__WHAT YOU ARE ASKED TO DO__. Return each line in the records below that includes "Stadt".

__PROVIDED ENTRIES__.

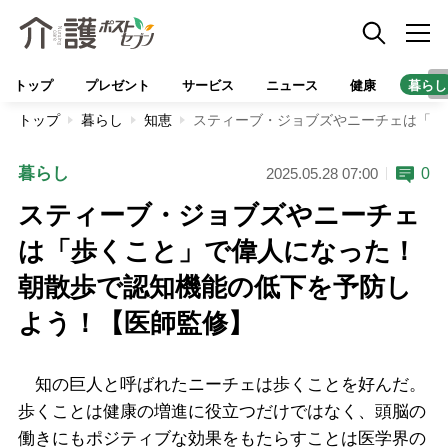
トップ
プレゼント
サービス
ニュース
健康
暮らし
トップ
暮らし
知恵
スティーブ・ジョブズやニーチェは「歩
暮らし
0
2025.05.28 07:00
スティーブ・ジョブズやニーチェ
は「歩くこと」で偉人になった！
朝散歩で認知機能の低下を予防し
よう！【医師監修】
知の巨人と呼ばれたニーチェは歩くことを好んだ。
歩くことは健康の増進に役立つだけではなく、頭脳の
働きにもポジティブな効果をもたらすことは医学界の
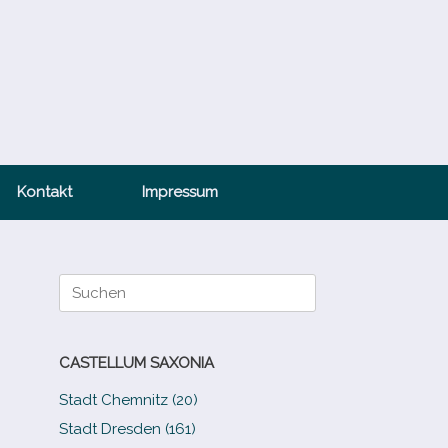
Kontakt
Impressum
Suche
nach:
CASTELLUM SAXONIA
Stadt Chemnitz (20)
Stadt Dresden (161)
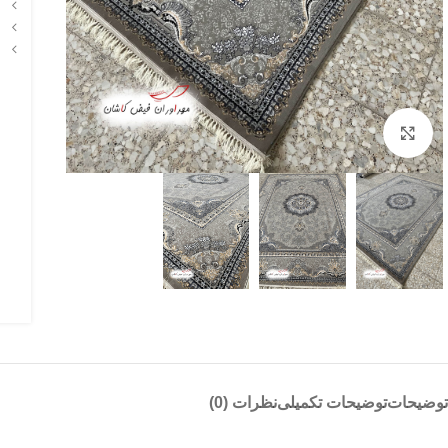
بزرگنمایی تصویر
توضیحات
توضیحات تکمیلی
نظرات (0)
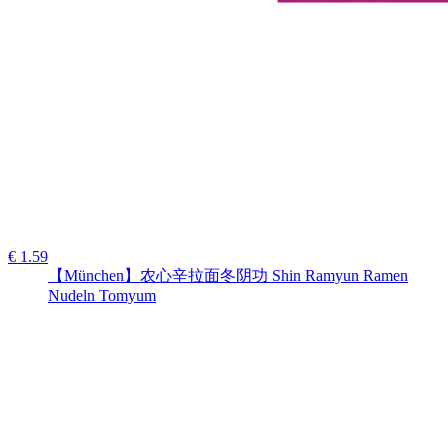
€ 1.59
【München】农心辛拉面冬阴功 Shin Ramyun Ramen
Nudeln Tomyum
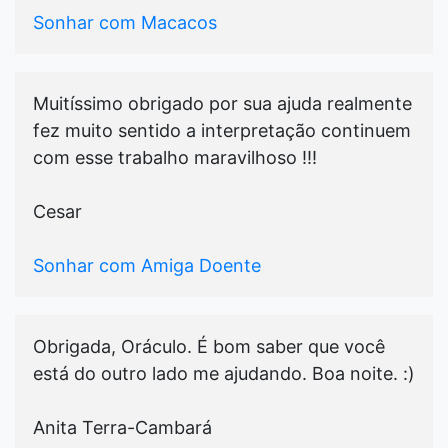
Sonhar com Macacos
Muitíssimo obrigado por sua ajuda realmente
fez muito sentido a interpretação continuem
com esse trabalho maravilhoso !!!
Cesar
Sonhar com Amiga Doente
Obrigada, Oráculo. É bom saber que você
está do outro lado me ajudando. Boa noite. :)
Anita Terra-Cambará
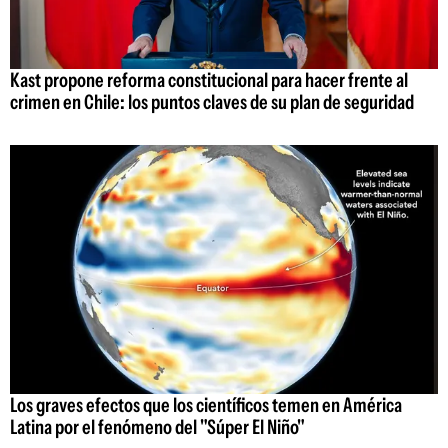
Kast propone reforma constitucional para hacer frente al
crimen en Chile: los puntos claves de su plan de seguridad
Los graves efectos que los científicos temen en América
Latina por el fenómeno del "Súper El Niño"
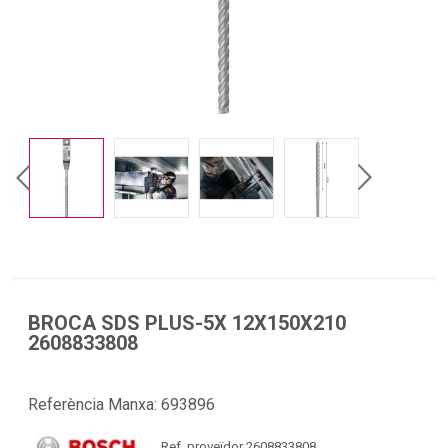
BROCA SDS PLUS-5X 12X150X210
2608833808
Referència Manxa:
693896
Ref. proveïdor 2608833808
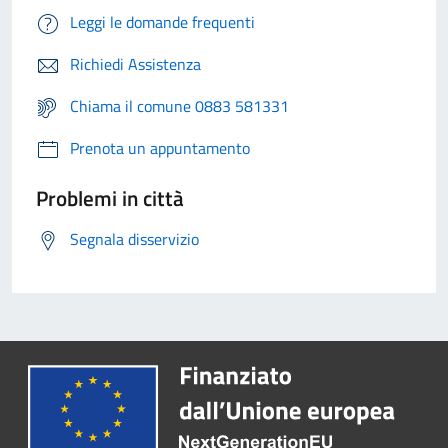
Leggi le domande frequenti
Richiedi Assistenza
Chiama il comune 0883 581331
Prenota un appuntamento
Problemi in città
Segnala disservizio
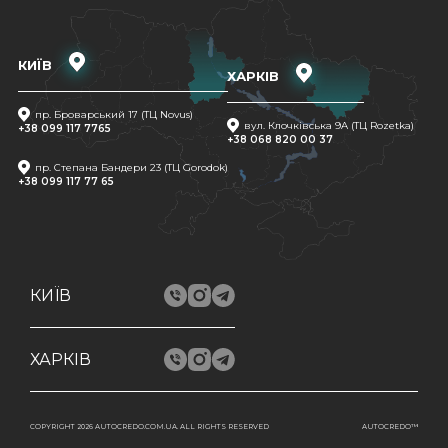
КИЇВ
ХАРКІВ
пр. Броварський 17 (ТЦ Novus)
вул. Клочківська 9A (ТЦ Rozetka)
+38 099 117 7765
+38 068 820 00 37
пр. Степана Бандери 23 (ТЦ Gorodok)
+38 099 117 77 65
КИЇВ
ХАРКІВ
COPYRIGHT 2026 AUTOCREDO.COM.UA. ALL RIGHTS RESERVED
AUTOCREDO™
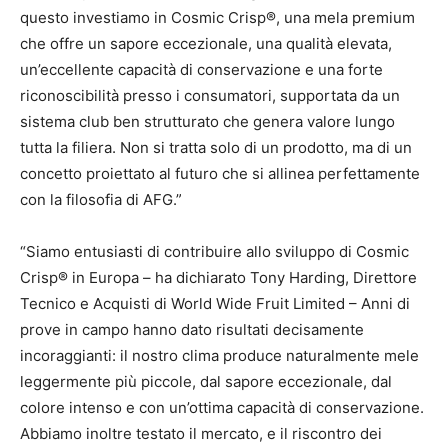
questo investiamo in Cosmic Crisp®, una mela premium
che offre un sapore eccezionale, una qualità elevata,
un’eccellente capacità di conservazione e una forte
riconoscibilità presso i consumatori, supportata da un
sistema club ben strutturato che genera valore lungo
tutta la filiera. Non si tratta solo di un prodotto, ma di un
concetto proiettato al futuro che si allinea perfettamente
con la filosofia di AFG.”
“Siamo entusiasti di contribuire allo sviluppo di Cosmic
Crisp® in Europa – ha dichiarato Tony Harding, Direttore
Tecnico e Acquisti di World Wide Fruit Limited – Anni di
prove in campo hanno dato risultati decisamente
incoraggianti: il nostro clima produce naturalmente mele
leggermente più piccole, dal sapore eccezionale, dal
colore intenso e con un’ottima capacità di conservazione.
Abbiamo inoltre testato il mercato, e il riscontro dei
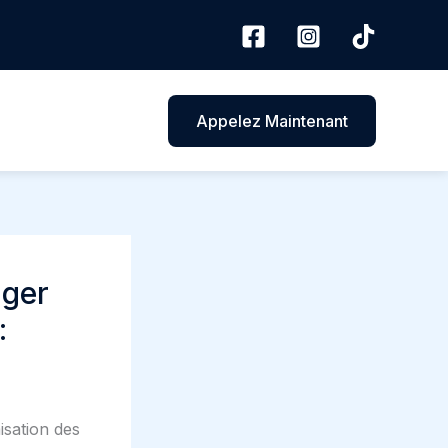
Appelez Maintenant
ager
:
isation des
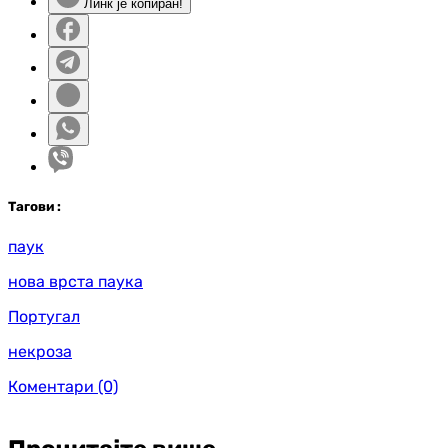
Линк је копиран!
Таг
ови
:
паук
нова врста паука
Португал
некроза
Коментари
(0)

__PROBLEM SOLUTION__.
Stadt Chemnitz (20)
Stadt Dresden (161)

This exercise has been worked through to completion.